Page-level text extractions:
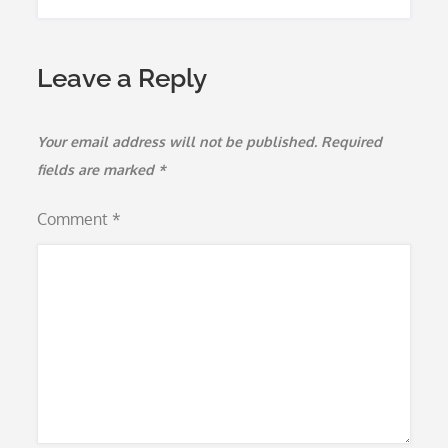
Leave a Reply
Your email address will not be published.
Required
fields are marked
*
Comment
*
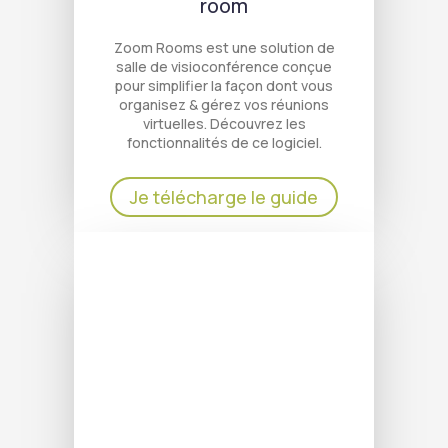
room
Zoom Rooms est une solution de
salle de visioconférence conçue
pour simplifier la façon dont vous
organisez & gérez vos réunions
virtuelles. Découvrez les
fonctionnalités de ce logiciel.
Je télécharge le guide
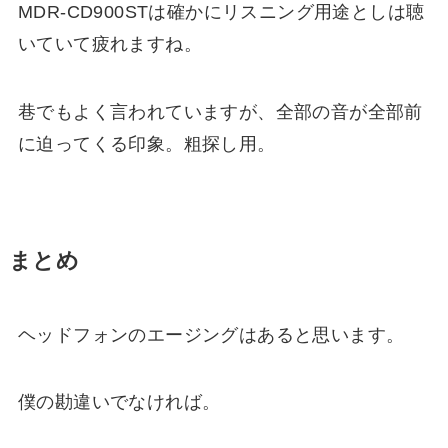
MDR-CD900STは確かにリスニング用途としは聴
いていて疲れますね。
巷でもよく言われていますが、全部の音が全部前
に迫ってくる印象。粗探し用。
まとめ
ヘッドフォンのエージングはあると思います。
僕の勘違いでなければ。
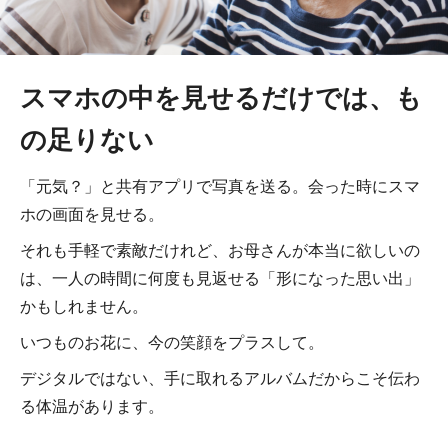
スマホの中を見せるだけでは、も
の足りない
「元気？」と共有アプリで写真を送る。会った時にスマ
ホの画面を見せる。
それも手軽で素敵だけれど、お母さんが本当に欲しいの
は、一人の時間に何度も見返せる「形になった思い出」
かもしれません。
いつものお花に、今の笑顔をプラスして。
デジタルではない、手に取れるアルバムだからこそ伝わ
る体温があります。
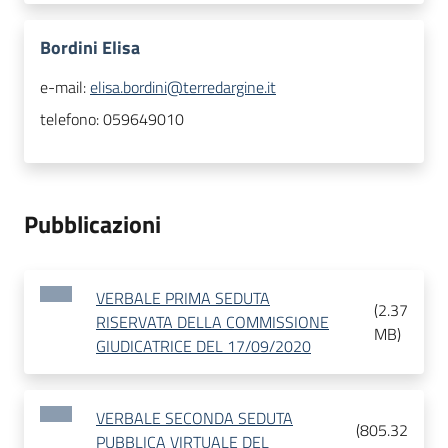
Bordini Elisa
e-mail:
elisa.bordini@terredargine.it
telefono:
059649010
Pubblicazioni
VERBALE PRIMA SEDUTA
(
2.37
RISERVATA DELLA COMMISSIONE
MB
)
GIUDICATRICE DEL 17/09/2020
VERBALE SECONDA SEDUTA
(
805.32
PUBBLICA VIRTUALE DEL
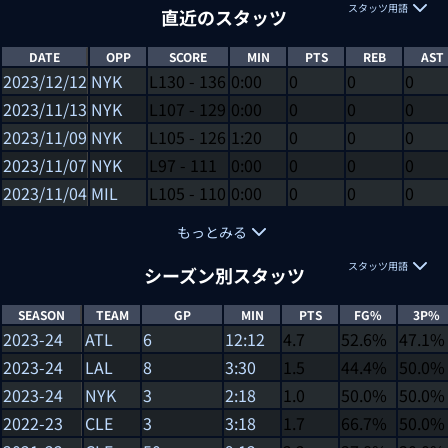
スタッツ用語
直近のスタッツ
DATE
OPP
SCORE
MIN
PTS
REB
AST
2023/12/12
NYK
L
130
-
136
0:00
0
0
0
2023/11/13
NYK
L
107
-
129
0:00
0
0
0
2023/11/09
NYK
L
105
-
126
1:20
0
0
0
2023/11/07
NYK
L
97
-
111
0:00
0
0
0
2023/11/04
MIL
L
105
-
110
0:00
0
0
0
もっとみる
スタッツ用語
シーズン別スタッツ
SEASON
TEAM
GP
MIN
PTS
FG%
3P%
2023-24
ATL
6
12:12
4.7
52.6%
47.1%
2023-24
LAL
8
3:30
1.5
44.4%
50.0%
2023-24
NYK
3
2:18
1.0
50.0%
50.0%
2022-23
CLE
3
3:18
1.7
66.7%
50.0%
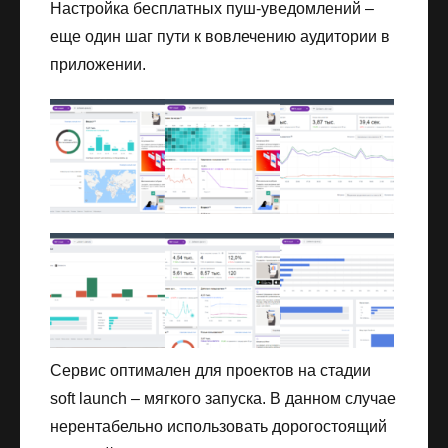
Настройка бесплатных пуш-уведомлений –
еще один шаг пути к вовлечению аудитории в
приложении.
Сервис оптимален для проектов на стадии
soft launch – мягкого запуска. В данном случае
нерентабельно использовать дорогостоящий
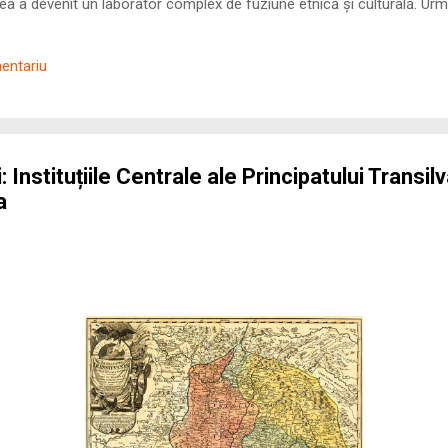
 a devenit un laborator complex de fuziune etnică și culturală. Urmă
nilor romani ( cives Romani ) în țesutul urban și rural dobrogean –
ul procesului de rom...
mentariu
: Instituțiile Centrale ale Principatului Transilv
a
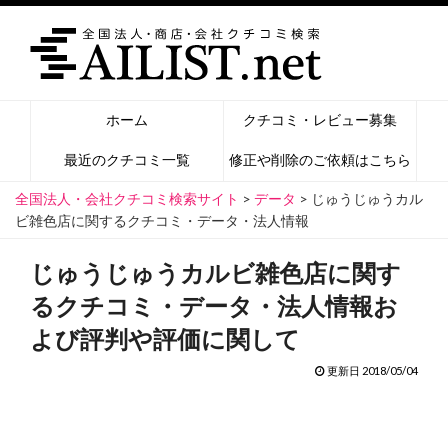
ホーム
クチコミ・レビュー募集
最近のクチコミ一覧
修正や削除のご依頼はこちら
全国法人・会社クチコミ検索サイト
>
データ
>
じゅうじゅうカル
ビ雑色店に関するクチコミ・データ・法人情報
じゅうじゅうカルビ雑色店に関す
るクチコミ・データ・法人情報お
よび評判や評価に関して
更新日 2018/05/04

Activity: Scan the entries for the word "SEDUTA". Report each line that has it.

Solution below:
VERBALE PRIMA SEDUTA
VERBALE SECONDA SEDUTA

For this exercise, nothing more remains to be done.